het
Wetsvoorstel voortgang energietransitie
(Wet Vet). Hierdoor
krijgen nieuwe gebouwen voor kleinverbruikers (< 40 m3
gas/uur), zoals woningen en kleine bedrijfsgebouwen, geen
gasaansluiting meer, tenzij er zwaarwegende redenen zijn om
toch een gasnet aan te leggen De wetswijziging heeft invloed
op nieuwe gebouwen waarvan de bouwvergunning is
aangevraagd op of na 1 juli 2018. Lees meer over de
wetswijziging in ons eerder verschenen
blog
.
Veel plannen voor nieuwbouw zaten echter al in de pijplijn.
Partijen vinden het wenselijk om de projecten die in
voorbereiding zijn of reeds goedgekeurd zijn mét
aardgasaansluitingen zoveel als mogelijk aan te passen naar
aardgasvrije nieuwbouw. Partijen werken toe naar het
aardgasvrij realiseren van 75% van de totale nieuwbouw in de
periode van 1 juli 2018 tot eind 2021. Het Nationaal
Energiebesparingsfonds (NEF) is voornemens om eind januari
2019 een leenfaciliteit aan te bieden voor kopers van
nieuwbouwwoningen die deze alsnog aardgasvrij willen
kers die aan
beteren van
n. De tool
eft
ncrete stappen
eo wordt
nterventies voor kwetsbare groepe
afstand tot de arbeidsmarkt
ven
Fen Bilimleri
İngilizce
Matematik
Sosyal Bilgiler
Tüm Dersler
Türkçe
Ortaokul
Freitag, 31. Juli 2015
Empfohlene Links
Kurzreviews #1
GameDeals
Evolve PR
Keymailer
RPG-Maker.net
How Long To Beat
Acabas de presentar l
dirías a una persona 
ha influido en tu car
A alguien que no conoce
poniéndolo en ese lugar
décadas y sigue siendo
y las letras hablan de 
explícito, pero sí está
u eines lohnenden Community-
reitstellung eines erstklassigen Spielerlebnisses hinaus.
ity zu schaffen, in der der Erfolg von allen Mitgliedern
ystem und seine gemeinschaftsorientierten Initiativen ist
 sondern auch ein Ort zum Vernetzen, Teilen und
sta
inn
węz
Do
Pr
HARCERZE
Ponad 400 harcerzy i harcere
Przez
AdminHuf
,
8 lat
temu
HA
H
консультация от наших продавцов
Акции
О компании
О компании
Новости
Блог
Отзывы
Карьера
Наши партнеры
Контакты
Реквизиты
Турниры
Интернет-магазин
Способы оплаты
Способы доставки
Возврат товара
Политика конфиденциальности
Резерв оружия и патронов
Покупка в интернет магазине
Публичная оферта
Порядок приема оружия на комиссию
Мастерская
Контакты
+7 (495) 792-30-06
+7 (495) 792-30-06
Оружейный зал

☆ ☆ ☆ ☆ ☆ ☆ ☆

_TASK OBJECTIVE:_ The answer should be nothing more than the lines from the one with "Acabas de presentar l" through the end of the entries, restated word for word.

_WRITTEN REPLY:_
Acabas de presentar l
dirías a una persona 
ha influido en tu car
A alguien que no conoce
poniéndolo en ese lugar
décadas y sigue siendo
y las letras hablan de 
explícito, pero sí está
u eines lohnenden Community-
reitstellung eines erstklassigen Spielerlebnisses hinaus.
ity zu schaffen, in der der Erfolg von allen Mitgliedern
ystem und seine gemeinschaftsorientierten Initiativen ist
 sondern auch ein Ort zum Vernetzen, Teilen und
sta
inn
węz
Do
Pr
HARCERZE
Ponad 400 harcerzy i harcere
Przez
AdminHuf
,
8 lat
temu
HA
H
консультация от наших продавцов
Акции
О компании
О компании
Новости
Блог
Отзывы
Карьера
Наши партнеры
Контакты
Реквизиты
Турниры
Интернет-магазин
Способы оплаты
Способы доставки
Возврат товара
Политика конфиденциальности
Резерв оружия и патронов
Покупка в интернет магазине
Публичная оферта
Порядок приема оружия на комиссию
Мастерская
Контакты
+7 (495) 792-30-06
+7 (495) 792-30-06
Оружейный зал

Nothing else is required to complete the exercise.